> [YOUR OBJECTIVE]: Copy each of the entries below faithfully, setting aside any pictures.

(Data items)
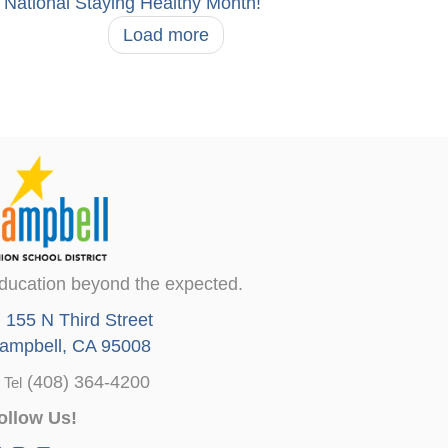
National Staying Healthy Month!
Load more
ducation beyond the expected.
155 N Third Street
ampbell, CA 95008
(408) 364-4200
Tel
ollow Us!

> [FINISHED EXERCISE]:
National Staying Healthy Month!
Load more
ducation beyond the expected.
155 N Third Street
ampbell, CA 95008
(408) 364-4200
Tel
ollow Us!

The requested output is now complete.